┏━━

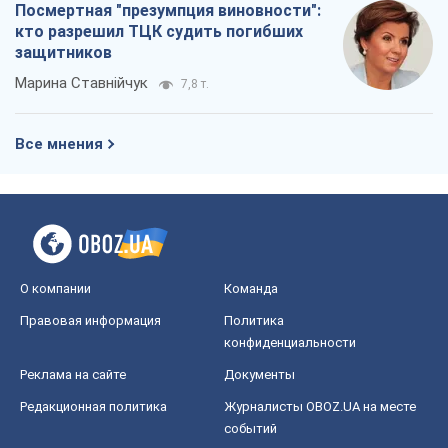
Посмертная "презумпция виновности":
кто разрешил ТЦК судить погибших
защитников
Марина Ставнійчук
7,8 т.
Все мнения
О компании
Команда
Правовая информация
Политика
конфиденциальности
Реклама на сайте
Документы
Редакционная политика
Журналисты OBOZ.UA на месте
событий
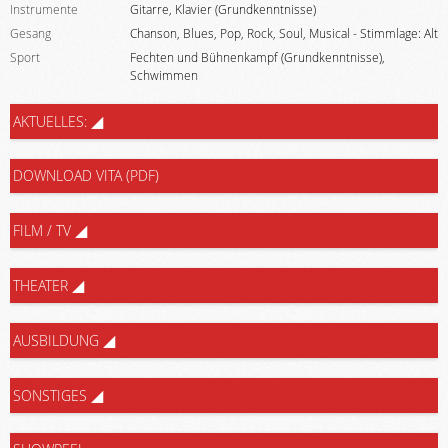
Instrumente
Gitarre, Klavier (Grundkenntnisse)
Gesang
Chanson, Blues, Pop, Rock, Soul, Musical - Stimmlage: Alt
Sport
Fechten und Bühnenkampf (Grundkenntnisse),
Schwimmen
AKTUELLES:
DOWNLOAD VITA (PDF)
FILM / TV
THEATER
AUSBILDUNG
SONSTIGES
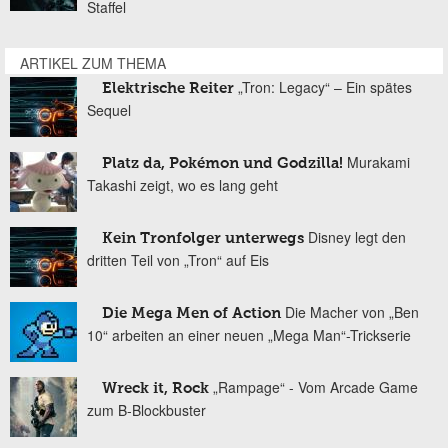
Staffel
ARTIKEL ZUM THEMA
„Tron: Legacy“ – Ein spätes
Elektrische Reiter
Sequel
Murakami
Platz da, Pokémon und Godzilla!
Takashi zeigt, wo es lang geht
Disney legt den
Kein Tronfolger unterwegs
dritten Teil von „Tron“ auf Eis
Die Macher von „Ben
Die Mega Men of Action
10“ arbeiten an einer neuen „Mega Man“-Trickserie
„Rampage“ - Vom Arcade Game
Wreck it, Rock
zum B-Blockbuster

┗━━

**WORK REQUEST:**
Report all lines of the data above that include the string "Mega".

**ANSWER TO THE PROBLEM:**
Die Mega Men of Action
10“ arbeiten an einer neuen „Mega Man“-Trickserie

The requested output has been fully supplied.